Take this example: a service is queueing up requests unexpectedly under load, causing performance impact for users. Alerts typically detect impact, but only mature alerts can be counted on to tell an SRE the specific cause of impact. One possible response to queuing requests is to add capacity; another is to drop or throttle user requests; a third is to roll back code or other changes that may have triggered the problem. Each of the options takes time and introduces some amount of risk around making further changes; a skilled SRE will use observations and historical knowledge to find the most likely path to success, and then put it into action. Within the US Air Force, it is the element of historical knowledge that is considered the most critical part of the OODA loop. USAF training room lore stresses the importance of feeding a new pilot’s OODA loop with the experience that comes from surviving the first combat mission, and how every subsequent mission accelerates the loop - a direct parallel to the value of experience in incident management!

The most severe incidents have stakes that can dramatically impact a company, and take SREs into the danger zone. Loss of data, extended customer downtime, or data exposure can be major setbacks to a company’s future; during an incident, these risks draw the attention of many individuals who are interested in the business impact as well as the technical steps to mitigation. In a complex incident where the stakes are high, I recommend clearly identifying the following roles to focus on both mitigation and communication in parallel:

• The Subject Matter Expert(s): Focused on mitigation, Subject Matter Experts (SMEs) have the job of getting the incident to mitigation as swiftly as possible. They explain what they are doing to the Incident Captain so that if additional or different SMEs are needed, they can be brought in.
• The Incident Captain: The Incident Captain owns the plan for mitigation, summarizing communications on the progress towards completion of the plan, and getting the right SMEs engaged.

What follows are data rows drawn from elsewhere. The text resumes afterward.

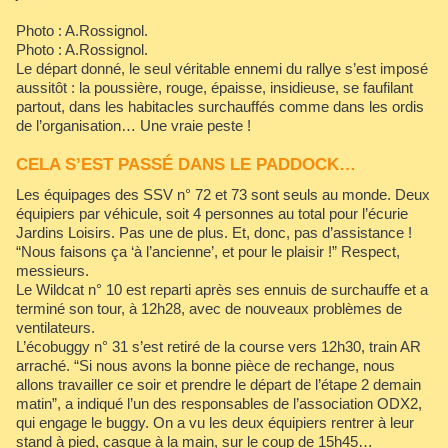
Photo : A.Rossignol.
Photo : A.Rossignol.
Le départ donné, le seul véritable ennemi du rallye s’est imposé
aussitôt : la poussière, rouge, épaisse, insidieuse, se faufilant
partout, dans les habitacles surchauffés comme dans les ordis
de l’organisation… Une vraie peste !
CELA S’EST PASSÉ DANS LE PADDOCK…
Les équipages des SSV n° 72 et 73 sont seuls au monde. Deux
équipiers par véhicule, soit 4 personnes au total pour l’écurie
Jardins Loisirs. Pas une de plus. Et, donc, pas d’assistance !
“Nous faisons ça ‘à l’ancienne’, et pour le plaisir !” Respect,
messieurs.
Le Wildcat n° 10 est reparti après ses ennuis de surchauffe et a
terminé son tour, à 12h28, avec de nouveaux problèmes de
ventilateurs.
L’écobuggy n° 31 s’est retiré de la course vers 12h30, train AR
arraché. “Si nous avons la bonne pièce de rechange, nous
allons travailler ce soir et prendre le départ de l’étape 2 demain
matin”, a indiqué l’un des responsables de l’association ODX2,
qui engage le buggy. On a vu les deux équipiers rentrer à leur
stand à pied, casque à la main, sur le coup de 15h45…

When a decision involving risk or tradeoffs needs to be made, the Incident Captain has the responsibility for making the necessary calls, always with the goal of getting to mitigation as swiftly as possible.
• The Communications Coordinator: The Communications Coordinator handles outward-facing communications about the incident, including to customers and executive stakeholders. The Communications Coordinator pulls information from the Incident Captain, and ensures it is distributed to the people who need to know.

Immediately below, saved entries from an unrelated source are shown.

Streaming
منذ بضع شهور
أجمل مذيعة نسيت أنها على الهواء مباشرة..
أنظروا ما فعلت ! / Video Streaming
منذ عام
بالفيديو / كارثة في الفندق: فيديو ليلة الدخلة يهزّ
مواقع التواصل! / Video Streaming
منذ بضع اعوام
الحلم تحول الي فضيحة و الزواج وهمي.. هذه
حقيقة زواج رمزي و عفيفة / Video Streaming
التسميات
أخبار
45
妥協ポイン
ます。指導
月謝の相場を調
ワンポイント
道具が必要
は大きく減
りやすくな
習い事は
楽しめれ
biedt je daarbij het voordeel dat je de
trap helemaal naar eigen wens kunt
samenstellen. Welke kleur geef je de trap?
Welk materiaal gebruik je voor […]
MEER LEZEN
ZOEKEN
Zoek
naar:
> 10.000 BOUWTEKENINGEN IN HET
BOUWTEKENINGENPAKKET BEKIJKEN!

When using this process, I recommend making the following investments in skills and education to be successful:

As an SRE and/or SME: Cultivate your knowledge of the architecture, and particularly its most fragile points. Develop alerting that not only detects symptoms but also points at causes. Own your component and plan for failure - make it resilient from the start!

As an Incident Captain: Follow the SRE/SME advice, but also understand the business impact associated with failure of the product. As an example, you need to be able to make an informed decision when presented with a choice between taking downtime or leaving an impaired service in place.

As a Manager: Remember that your job during an incident is to accelerate the existing OODA loop, not create your own. If there’s no Incident Captain, take the role. If there is an Incident Captain, support them as they manage the incident.

With these distinct roles identified in an incident, SMEs can focus on maintaining a fast OODA loop, supported by an Incident Captain that helps them get the information and resources they need to be successful, and a Communications Coordinator that understands how to manage a customer and/or executive audience interested in the event. Combined with clear roles and processes, a quick OODA loop lets a team of SREs shack* incidents like combat aces!

*: My USAF-veteran peer reviewer assures me “shack” is an Air Force term for a bulls-eye!